面倒だと思われた方もいらっしゃるでしょう。でも、今は騙されたと思ってワインを言葉して書き始めてください。←この書くという作業を始められず、基礎訓練を怠ったために一次試験後に苦労する人がたくさんいます。

合格されたからから頂いた報告の抜粋です。

今年の1月から飲んだワインは自分の言葉でとにかく感じたことをそのまま書きました(新地でお客さんと飲んでいる時も紙ナプキンに書き留めました)。独学での受験生に対して、このようなやり方を教えてくれたのがこの講座だと思ってます。

私は今年の初めから独学で一次試験対策を始めました。しかし、あまりの試験範囲の広さ、覚えても覚えても忘れてしまうことに不安を感じはじめ、その後独学では試験対策を続けることは困難だと判断し、結局5月からワインスクールに通い始めました。
ですから、ワインスクールと松岡さんの講座を並行して試験対策を進めたことになります。その上で感じたことですが、ここだけの話、松岡さんの講座は要点のまとめ方、過去問の解説など、ワインスクールよりもわかりやすく、より効果的だということです。

一次試験対策ももちろんですが、二次試験対策で松岡さんが書かれていたことが本当に役に立ちました。
松岡さんは一次試験対策中から、ワインをテイスティングした時は、とにかく自分なりの言葉で感想を必ずノートに書くということを習慣にすべきと書かれていました。

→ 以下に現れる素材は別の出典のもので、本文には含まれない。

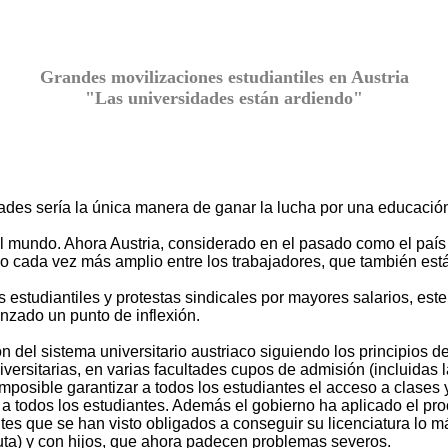
Grandes movilizaciones estudiantiles en Austria
"Las universidades están ardiendo"
ades sería la única manera de ganar la lucha por una educació
l mundo. Ahora Austria, considerado en el pasado como el país 
o cada vez más amplio entre los trabajadores, que también est
estudiantiles y protestas sindicales por mayores salarios, es
nzado un punto de inflexión.
n del sistema universitario austriaco siguiendo los principios d
versitarias, en varias facultades cupos de admisión (incluidas 
mposible garantizar a todos los estudiantes el acceso a clases 
r a todos los estudiantes. Además el gobierno ha aplicado el pr
s que se han visto obligados a conseguir su licenciatura lo má
luta) y con hijos, que ahora padecen problemas severos.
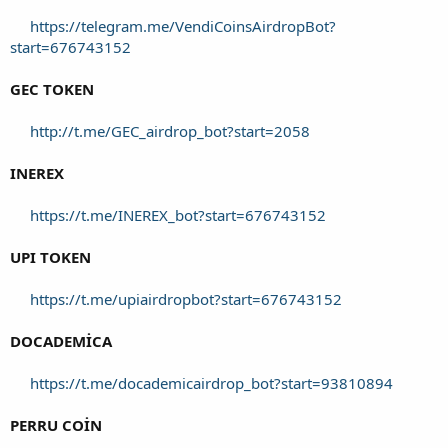
https://telegram.me/VendiCoinsAirdropBot?
start=676743152
GEC TOKEN
http://t.me/GEC_airdrop_bot?start=2058
INEREX
https://t.me/INEREX_bot?start=676743152
UPI TOKEN
https://t.me/upiairdropbot?start=676743152
DOCADEMİCA
https://t.me/docademicairdrop_bot?start=93810894
PERRU COİN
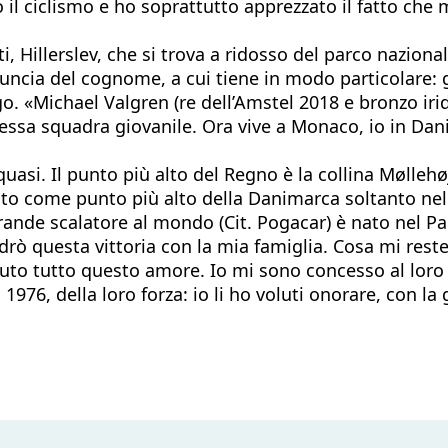
 il ciclismo e ho soprattutto apprezzato il fatto che
 Hillerslev, che si trova a ridosso del parco nazional
uncia del cognome, a cui tiene in modo particolare: 
. «Michael Valgren (re dell’Amstel 2018 e bronzo irid
stessa squadra giovanile. Ora vive a Monaco, io in Da
asi. Il punto più alto del Regno è la collina Møllehø
iuto come punto più alto della Danimarca soltanto nel 
 grande scalatore al mondo (Cit. Pogacar) è nato nel
 questa vittoria con la mia famiglia. Cosa mi resterà
duto tutto questo amore. Io mi sono concesso al loro 
1976, della loro forza: io li ho voluti onorare, con la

私ははじめのうちは面倒でやっていなかったのですが、意を決して6月初めからワインを感じて言葉にして書くことをはじめました。夫にブラインドでワインを出してもらい、なぜ、自分はこのワインをこの品種と思ったのか、間違った時はどうして間違ったのか、各ブドウ品種の色、香り、味わいについて自分で感じたことをしつこいほど言葉にしてノートに書き続けました。
ソーヴィニヨン・ブランとリースリング、カベルネ・ソーヴィニヨンとシラーを区別できるようになるのに、それぞれ一ヶ月くらいかかりました。

今思えば、テキストなどに書かれている“この品種はこのような香り・味わい”というものも自分で納得いかないようであれば意味がない、自分の言葉・自分の感覚で各ブドウ品種を見わける何かを見つけない限りはダメなんだと。

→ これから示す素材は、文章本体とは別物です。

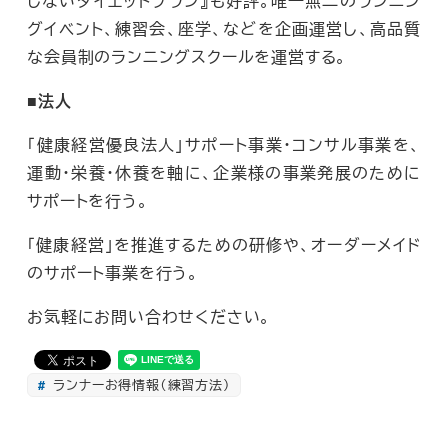
しないダイエットプラン』も好評。唯一無二のランニン
グイベント、練習会、座学、などを企画運営し、高品質
な会員制のランニングスクールを運営する。
■法人
「健康経営優良法人」サポート事業・コンサル事業を、
運動・栄養・休養を軸に、企業様の事業発展のために
サポートを行う。
「健康経営」を推進するための研修や、オーダーメイド
のサポート事業を行う。
お気軽にお問い合わせください。
ランナーお得情報（練習方法）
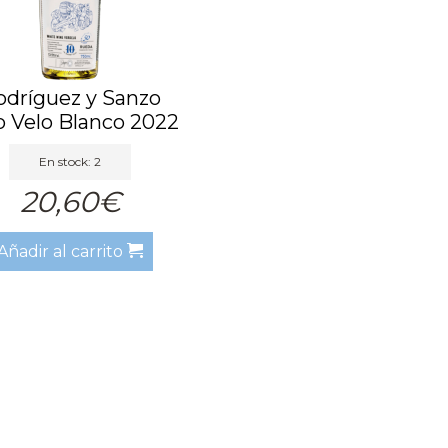
odríguez y Sanzo
o Velo Blanco 2022
En stock: 2
20,60€
Añadir al carrito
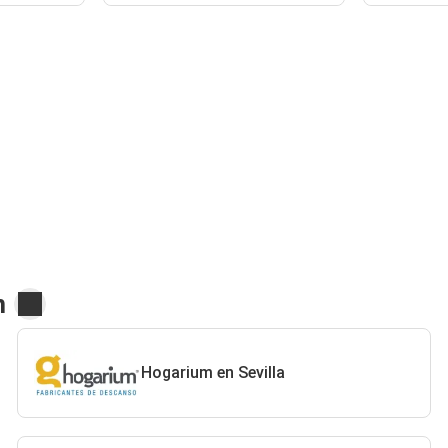
m
Hogarium en Sevilla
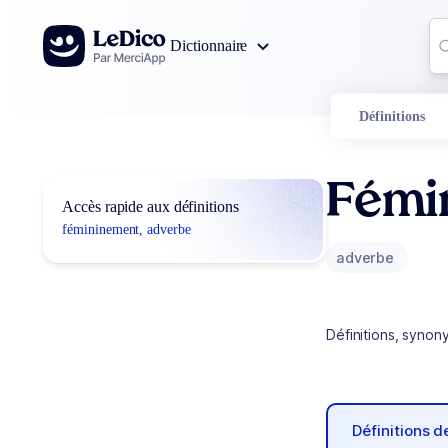
Aller au contenu
Co
Dictionnaire
0
r
Définitions
Fémi
Accès rapide aux définitions
fémininement, adverbe
adverbe
Définitions, synon
Définitions 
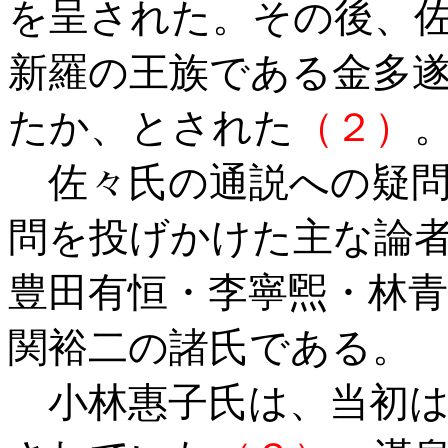
を呈された。その後、
新羅の王族である金多
たか、とされた
（２）
佐々氏の通説への疑問
問を投げかけた主な論
豊田有恒・李寧煕・林青
関裕二の諸氏である。
小林惠子氏は、当初は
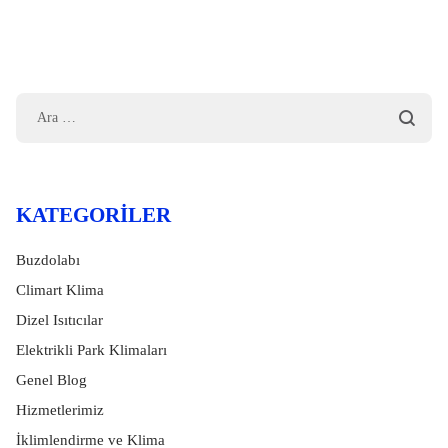
KATEGORILER
Buzdolabı
Climart Klima
Dizel Isıtıcılar
Elektrikli Park Klimaları
Genel Blog
Hizmetlerimiz
İklimlendirme ve Klima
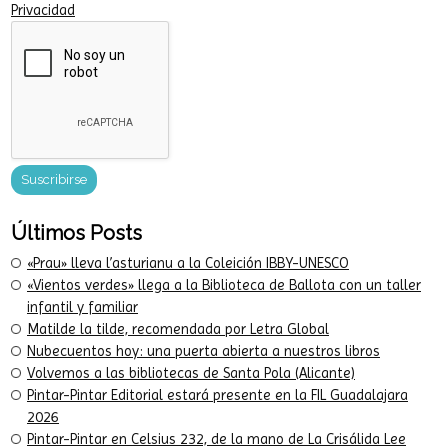
He leído y acepto el
Tratamiento de datos
y la
Política de
Privacidad
Últimos Posts
«Prau» lleva l’asturianu a la Coleición IBBY-UNESCO
«Vientos verdes» llega a la Biblioteca de Ballota con un taller
infantil y familiar
Matilde la tilde, recomendada por Letra Global
Nubecuentos hoy: una puerta abierta a nuestros libros
Volvemos a las bibliotecas de Santa Pola (Alicante)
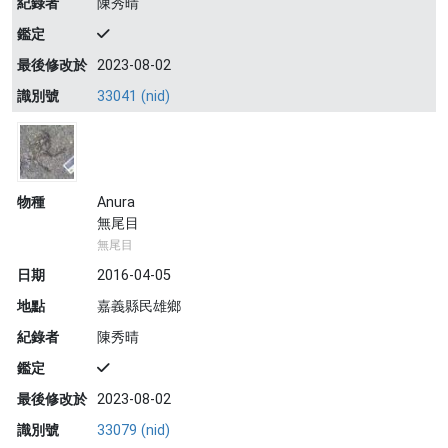
紀錄者
陳秀晴
鑑定
最後修改於
2023-08-02
識別號
33041 (nid)
物種
Anura
無尾目
無尾目
日期
2016-04-05
地點
嘉義縣民雄鄉
紀錄者
陳秀晴
鑑定
最後修改於
2023-08-02
識別號
33079 (nid)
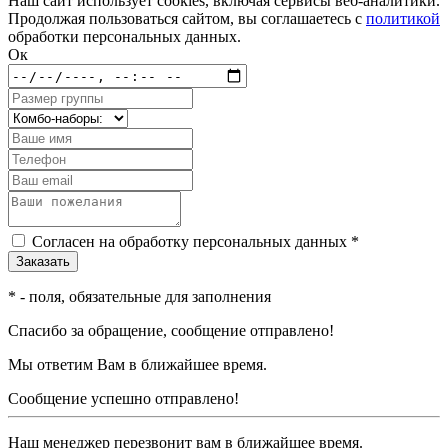
Наш сайт использует cookies, включая сервисы веб-аналитики.
Продолжая пользоваться сайтом, вы соглашаетесь с
политикой
обработки персональных данных.
Ок
Согласен на обработку персональных данных *
*
- поля, обязательные для заполнения
Спасибо за обращение, сообщение отправлено!
Мы ответим Вам в ближайшее время.
Сообщение успешно отправлено!
Наш менеджер перезвонит вам в ближайшее время.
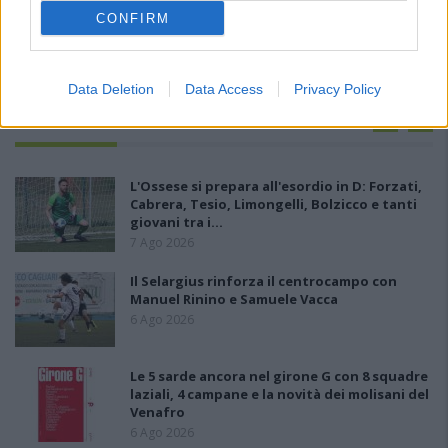
CONFIRM
Data Deletion
Data Access
Privacy Policy
PIÙ LETTI OGGI
L'Ossese si prepara all'esordio in D: Forzati,
Cabrera, Tesio, Limongelli, Bolzicco e tanti
giovani tra i…
7 Ago 2026
Il Selargius rinforza il centrocampo con
Manuel Rinino e Samuele Vacca
6 Ago 2026
Le 5 sarde ancora nel girone G con 8 squadre
laziali, 4 campane e la novità dei molisani del
Venafro
6 Ago 2026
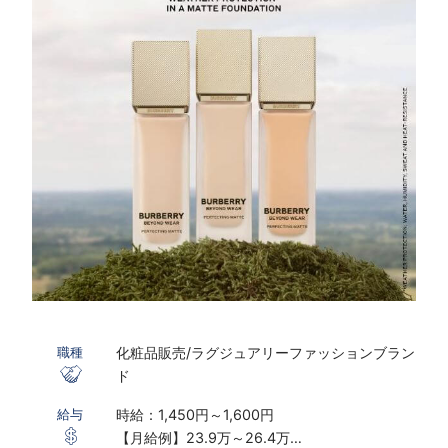
化粧品販売/ラグジュアリーファッションブラン
職種
ド
時給：1,450円～1,600円
給与
【月給例】23.9万～26.4万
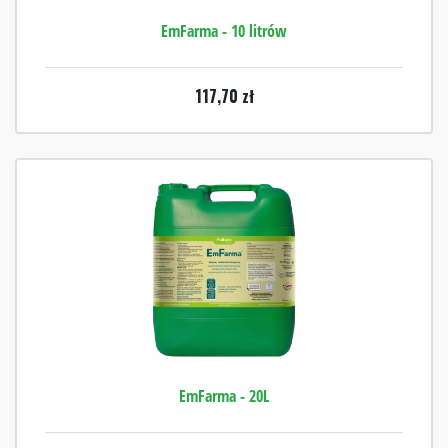
EmFarma - 10 litrów
117,70
zł
EmFarma - 20L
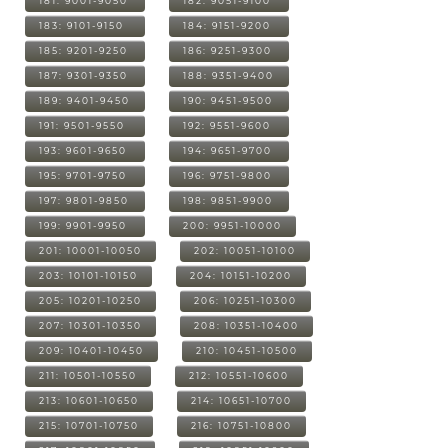
181: 9001-9050
182: 9051-9100
183: 9101-9150
184: 9151-9200
185: 9201-9250
186: 9251-9300
187: 9301-9350
188: 9351-9400
189: 9401-9450
190: 9451-9500
191: 9501-9550
192: 9551-9600
193: 9601-9650
194: 9651-9700
195: 9701-9750
196: 9751-9800
197: 9801-9850
198: 9851-9900
199: 9901-9950
200: 9951-10000
201: 10001-10050
202: 10051-10100
203: 10101-10150
204: 10151-10200
205: 10201-10250
206: 10251-10300
207: 10301-10350
208: 10351-10400
209: 10401-10450
210: 10451-10500
211: 10501-10550
212: 10551-10600
213: 10601-10650
214: 10651-10700
215: 10701-10750
216: 10751-10800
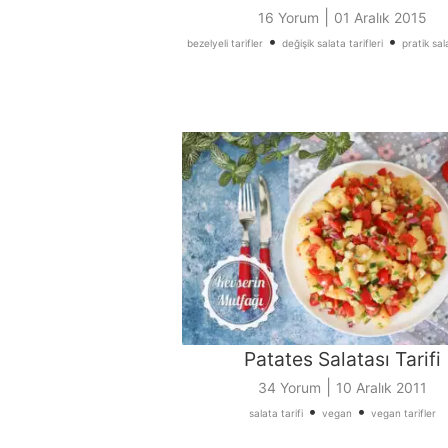
|
16 Yorum
01 Aralık 2015
•
•
bezelyeli tarifler
değişik salata tarifleri
pratik sala
Patates Salatası Tarifi
|
34 Yorum
10 Aralık 2011
•
•
salata tarifi
vegan
vegan tarifler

リキュール、スピリッツに関しても一次試験合格後から、ワインと同じようにティスティングノートをつけることで、少しずつ嗅ぎわけ判断できるようになりました。

この結果、二次試験では最終的にワインは四つのうちの三品種、リキュール類は二つ共に正解することができました。

味音痴と夫にバカにされていた私がここまでたどり着いたのは松岡さんの”言葉にして書くを実践できたおかげだと信じております。ワインスクールの先生はそのような指導はしませんでしたから。
本当に感謝しております。

この時期から秋までかなりの数の言葉を書き連ねるはずです。そして、その積み重ねが秋には必ず形(合格)になります。